The concept of a servant leadership style in business management was first articulated in modern times by mathematician and AT&T management trainer, Robert Greenleaf. Though articulated by Greenleaf for modern business management in 1970 in his essay "The Servant as Leader," the idea of a servant leader is an ancient one, with the earliest recorded roots in the thinking of the Indian and Chinese leaders Chanakya and Lao-Tzu. Jesus of Nazareth followed later in expressing the same concept of the servant-leader, a concept powerfully illustrated in the New Testament in Mark 10.
The power of servant leadership is that it is focused on caring about and attending to the needs of employees as much as on executing the goals and needs of the business. Greenleaf described this concept of mutuality by saying: "The organization exists for the person as much as the person exists for the organization." With this understanding of the servant leadership style, the ten characteristics of a servant-leader, as identified by Larry Spears, can be applied to management variables to predict positive impacts.

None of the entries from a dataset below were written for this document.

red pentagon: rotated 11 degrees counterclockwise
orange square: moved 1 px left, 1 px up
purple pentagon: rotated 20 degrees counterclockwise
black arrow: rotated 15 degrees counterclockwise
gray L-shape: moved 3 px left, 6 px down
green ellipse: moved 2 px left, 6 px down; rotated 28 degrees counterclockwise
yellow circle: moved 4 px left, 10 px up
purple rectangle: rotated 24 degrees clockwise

The ten characteristics Spears extracted from the writings of Greenleaf are:
listening, empathy, healing, awareness, persuasion, conceptualization, foresight, stewardship, commitment to the growth of others, and building community. (Larry Spears, "Character and Servant Leadership: Ten Characteristics")
Managers behavior towards subordinates: The positive impact of servant leadership on managerial behavior will, ideally, be that managers act with understanding and compassion, listening with empathy, resolving negative issues with even-handed interventions instead of retributive or punitive interventions; and certainly all managerial interactions with subordinates will reflect respect for the other's dignity and humanity (which will be reciprocated by the subordinate to the manager because of the absence of intimidation or careless disregard of human or personal needs).
Communication: Communication will be a fruitful exercise in listening to a genuine exchange of ideas, opinions, concerns, goals and objectives with a mutual aim expressed and sought after for the positive impact of the advancement of the business (which provides employment, inspiration and opportunity) through the development and growth of all parties communicating.
Motivating subordinates: A combination of employee aspirations plus persuasive goals and aims for the business, the department and the individual employee, serves as the optimal motivational factors when augmented by foresight and by caring stewardship of resources and relationships. The positive impact of motivation stemming from servant leadership is that individuals and the company mutually reach goals and achieve aspirations.
Group and team behavior and culture: Group and team behavior are integrally related to the company culture. The best of collaborative cooperation derives from servant leadership because respect and caring through empathetic understanding and insightful listening provides the positive impact of efficiently, creatively and effectively run and completed projects. These dynamics are the result of a culture of acceptance, tolerance, patience, forgiveness (who doesn't make mistakes or where are there not personal conflicts?), respect and acknowledgement of human dignity that derive from a servant leadership style.
Decision making: When company culture, group and team behavior, goal and project dynamics, motivation and communication are optimally operating under the insightful, intuitive care of a servant-leader, then decision making can develop more efficiently and effectively because not distracted or disturbed by miscommunication, contentiousness, self-serving rivalry, under-appreciation, disrespect, hostility or disregard. Decision making can proceed along ethical lines that are defined by a servant culture and that, ideally, envision an expansion of the company culture to encompass the larger consumer culture affected by the company.